Many people with serious mental illnesses don’t have deep family or community support systems, said Chad Bolstrom, a licensed counselor who runs the Vail Place clubhouse in South Uptown.

Vail Place is a community resource center for people with a serious or persistent mental illness.

It provides its members everything from socialization and recreation activities to daily meals, work and education opportunities.

“We’re one of the places that they know people see them for their strengths,” Bolstrom said.

Bolstrom said Vail Place closed its physical spaces on March 17, the day Gov. Tim Walz’s first stay-at-home order went into effect.

Bolstrom said many members have co-occurring conditions such as asthma that would elevate their risk should they contract COVID-19.

Since physically closing, Bolstrom said food security and physical isolation have been issues for members and that many feel unsafe venturing out of their homes.

The organization, which has retained its entire staff, has been coordinating grocery deliveries and connecting people to resources. It has also built a “virtual” clubhouse and has been trying to get members who don’t have laptops or smartphones access to low-cost devices.

So far, most Vail Place members have remained stable, Bolstrom said. The one member who was hospitalized has been released, and a lot have been talking about how they’re managing anxiety, boredom and depression.

“I’ve been impressed with how the community has pulled together,” he said.

Vail Place member and Southwest Minneapolis resident Lori Megow has been attending virtual clubhouse meetings and classes and remotely working for the organization’s business department during the pandemic.

Megow, who has bipolar and anxiety disorders, said working remotely has gone smoothly and that she cried during her first telephone meeting because she was so happy to hear other people’s voices.

“It’s important to try and keep the clubhouse running so that way we have a place to go back to,” she said.

‘Void in his life’

At the Mount Olivet Day Services, operations have also been shut down since March 17, program director Ginny Cullen said.

That was nearly two weeks before the state Department of Human Services ordered any adult day programs that remained open to close.

Before the pandemic, up to 35 adults with functional disabilities came to the program each weekday for meals, socialization and activities such as exercise and crafts. About 60 people are enrolled; their average age is 79.

Most program participants live with a family member or live in group housing, Cullen said, noting that participation provides a respite for caregivers.

Over the past month, Cullen has been calling participants, most of whom have been confined to their homes. She and her staff have mailed puzzles and other activities to participants.

Some participants have struggled, and others have been able to establish routines, Cullen said. One has been talking daily with a program volunteer. Another is sorting through pictures with her daughter.

Sandy Schley said husband, Duane, has remained in good spirits during the quarantine — particularly after their son came by one day to play guitar — but that he sleeps more.
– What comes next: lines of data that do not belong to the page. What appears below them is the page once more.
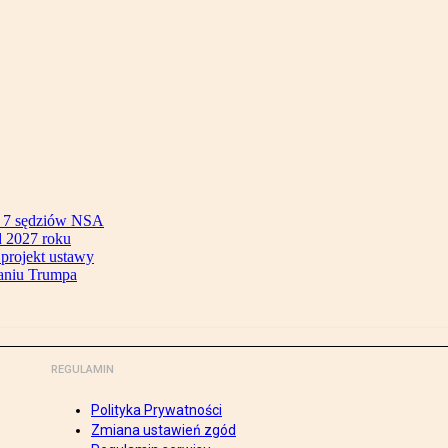
ok 7 sędziów NSA
 2027 roku
 projekt ustawy
aniu Trumpa
REGULAMIN
Polityka Prywatności
Zmiana ustawień zgód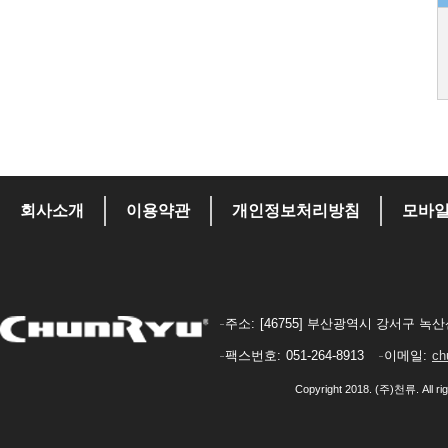
회사소개
이용약관
개인정보처리방침
모바
주소
[46755] 부산광역시 강서구 녹산산
팩스번호
051-264-8913
이메일
ch
Copyright 2018. (주)천류. All rig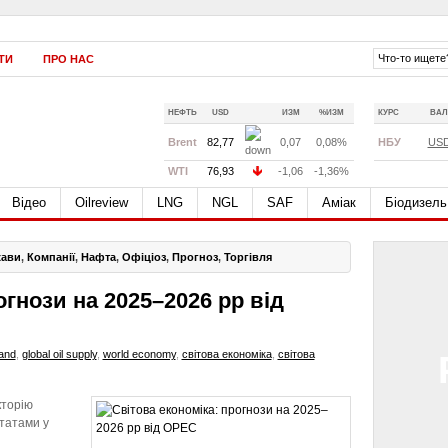
ТИ
ПРО НАС
НЕФТЬ
USD
ИЗМ
%ИЗМ
КУРС
ВАЛ
Brent
82,77
0,07
0,08%
НБУ
US
WTI
76,93
-1,06
-1,36%
Відео
Oilreview
LNG
NGL
SAF
Аміак
Біодизель
жави
,
Компанії
,
Нафта
,
Офіціоз
,
Прогноз
,
Торгівля
огнози на 2025–2026 рр від
mand
,
global oil supply
,
world economy
,
світова економіка
,
світова
кторію
татами у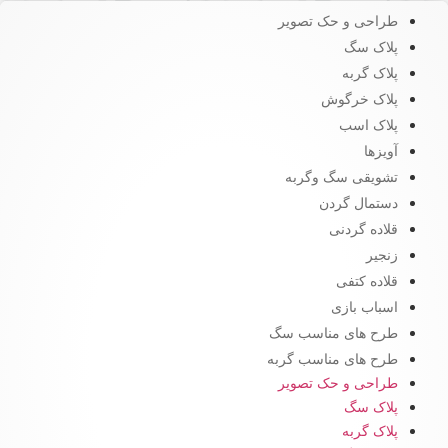
طراحی و حک تصویر
پلاک سگ
پلاک گربه
پلاک خرگوش
پلاک اسب
آویزها
تشویقی سگ وگربه
دستمال گردن
قلاده گردنی
زنجیر
قلاده کتفی
اسباب بازی
طرح های مناسب سگ
طرح های مناسب گربه
طراحی و حک تصویر
پلاک سگ
پلاک گربه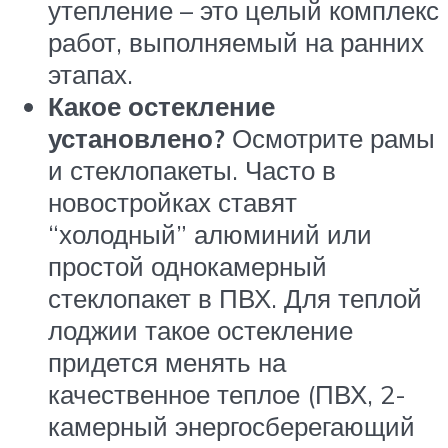
утепление – это целый комплекс
работ, выполняемый на ранних
этапах.
Какое остекление
установлено?
Осмотрите рамы
и стеклопакеты. Часто в
новостройках ставят
“холодный” алюминий или
простой однокамерный
стеклопакет в ПВХ. Для теплой
лоджии такое остекление
придется менять на
качественное теплое (ПВХ, 2-
камерный энергосберегающий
She said she tries to keep him active but it’s hard for her to provide the same level of excitement as Mount Olivet did.

“There’s a void in his life,” she said.

To be Duane’s full-time caregiver, Sandy left her full-time “post-retirement” job as a software project manager at Epicor. She had been there since 2011.

“It was bittersweet,” she said. “It wasn’t really the way I had intended for it to go.”

Windom resident Marie Morocco had been sending her mom, Fran Jones, to Mount Olivet since last summer.

She said her mother, who has dementia, is doing fine during the pandemic but that it’s hard to consistently keep her engaged.

Morocco, a nurse who works full time, said she cares for Jones on her own.

That hadn’t always been easy before the pandemic for Morocco, who is starting an organization aimed at easing caregiver burnout.

When Mount Olivet closed, Morocco scrambled to find friends who could watch her mother. She said she has struggled to find quality caregivers and wishes the federal government would have provided relief to people in her situation.

“I imagine I’m not the only one who’s scrambling,” she said.